By Alex Wagner
Nearly 100 countries met in Madrid June 17-19 to continue discussions on a revised draft missile “code of conduct” intended to discourage states from developing or acquiring ballistic missiles.
According to a State Department official, there was widespread agreement that the meeting was “useful and productive.” The official emphasized the importance of the endeavor, saying the code would represent the “first broadly subscribed to, multilateral mechanism in the missile area.”
Although the 33-member Missile Technology Control Regime (MTCR) is designed to limit ballistic missile exports, there is no formal international prohibition against developing, acquiring, or selling ballistic missiles. The code attempts to address this gap.

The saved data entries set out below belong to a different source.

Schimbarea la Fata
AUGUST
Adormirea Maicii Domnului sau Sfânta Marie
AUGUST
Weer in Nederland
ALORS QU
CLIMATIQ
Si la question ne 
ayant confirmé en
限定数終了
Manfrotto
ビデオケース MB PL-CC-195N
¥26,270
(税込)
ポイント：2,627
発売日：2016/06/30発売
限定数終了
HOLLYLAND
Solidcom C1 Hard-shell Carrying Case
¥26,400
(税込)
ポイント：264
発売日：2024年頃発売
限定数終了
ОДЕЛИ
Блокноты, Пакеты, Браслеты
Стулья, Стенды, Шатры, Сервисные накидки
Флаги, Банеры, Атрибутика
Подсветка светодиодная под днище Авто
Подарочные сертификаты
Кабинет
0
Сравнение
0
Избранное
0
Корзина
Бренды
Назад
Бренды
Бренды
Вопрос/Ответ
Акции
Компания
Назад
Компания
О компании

By setting out general, voluntary political commitments, the code calls on states to restrain their development, testing, and deployment of ballistic missiles and to curb missile assistance to states illegally developing weapons of mass destruction. The code also asks its signatories to exercise “vigilance” in aiding other countries’ space-launch programs, which use technology almost identical to that used in missile programs. To promote transparency, the code establishes a series of confidence-building measures, such as having members submit annual declarations on their missile systems and launch sites.
MTCR members initially conceived of the code in 2000. After internal MTCR deliberations finalized a draft code in September 2001, the European Union took the lead in advancing the draft. France, while president of the EU, offered to host a meeting this February in Paris to present the draft to non-MTCR states. After this conference, France incorporated the meeting’s suggestions and ideas into a subsequent draft. (See ACT, March 2002.)

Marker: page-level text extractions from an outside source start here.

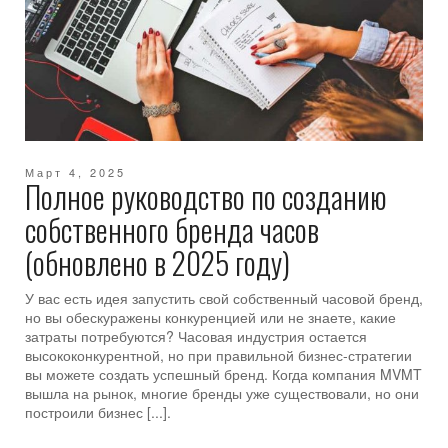
Март 4, 2025
Полное руководство по созданию
собственного бренда часов
(обновлено в 2025 году)
У вас есть идея запустить свой собственный часовой бренд,
но вы обескуражены конкуренцией или не знаете, какие
затраты потребуются? Часовая индустрия остается
высококонкурентной, но при правильной бизнес-стратегии
вы можете создать успешный бренд. Когда компания MVMT
вышла на рынок, многие бренды уже существовали, но они
построили бизнес [...].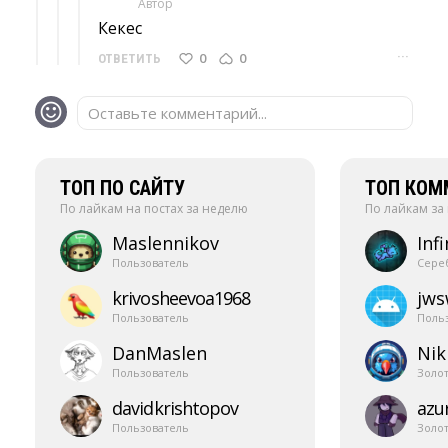
Автор
Кекес 
···
0
0
ОТВЕТИТЬ
Оставьте комментарий...
ТОП ПО САЙТУ
ТОП КОМ
По лайкам на постах за неделю
По лайкам за
Maslennikov
Infi
Пользователь
Сере
krivosheevoa1968
jw
Пользователь
Поль
DanMaslen
Nik
Пользователь
Золо
davidkrishtopov
azur
Пользователь
Золо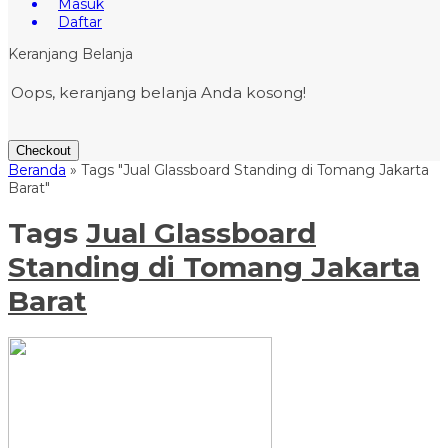
Masuk
Daftar
Keranjang Belanja
Oops, keranjang belanja Anda kosong!
Checkout
Beranda
»
Tags "Jual Glassboard Standing di Tomang Jakarta
Barat"
Tags
Jual Glassboard
Standing di Tomang Jakarta
Barat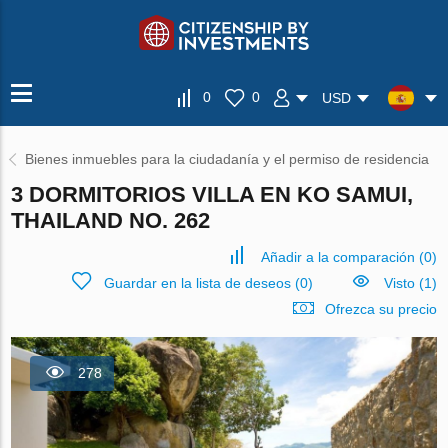
0
0
USD
Bienes inmuebles para la ciudadanía y el permiso de residencia
3 DORMITORIOS VILLA EN KO SAMUI,
THAILAND NO. 262
Añadir a la comparación
(
0
)
Guardar en la lista de deseos
(
0
)
Visto (1)
Ofrezca su precio
278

At the Madrid conference, countries provided additional comments and suggestions on the revised text transmitted by France. The number of countries attending the meeting surpassed that of the Paris convention and included states with well-developed missile programs such as China, India, Israel, and Pakistan. However, Iran—which actively participated at the Paris meeting—decided at the last minute not to attend.
In an interview, a Danish official highlighted that at the latest meeting no state had questioned the code’s fundamental purpose. But the official said that there were some questions regarding confidence-building measures and whether the code’s obligations go too far or not far enough. “The key is to find the right balance, and the text on the table comes close to achieving that balance; however, careful consideration of the comments and amendments put forward by delegations in Madrid remains,” the official said.
Spain turns over the EU presidency to Denmark July 1, after which Copenhagen will assume responsibility for advancing the process and incorporating the Spanish chairman’s summary of the Madrid meeting into a new draft. The Danish official indicated that the EU hopes “to facilitate a successful launch” of the code this fall in The Hague.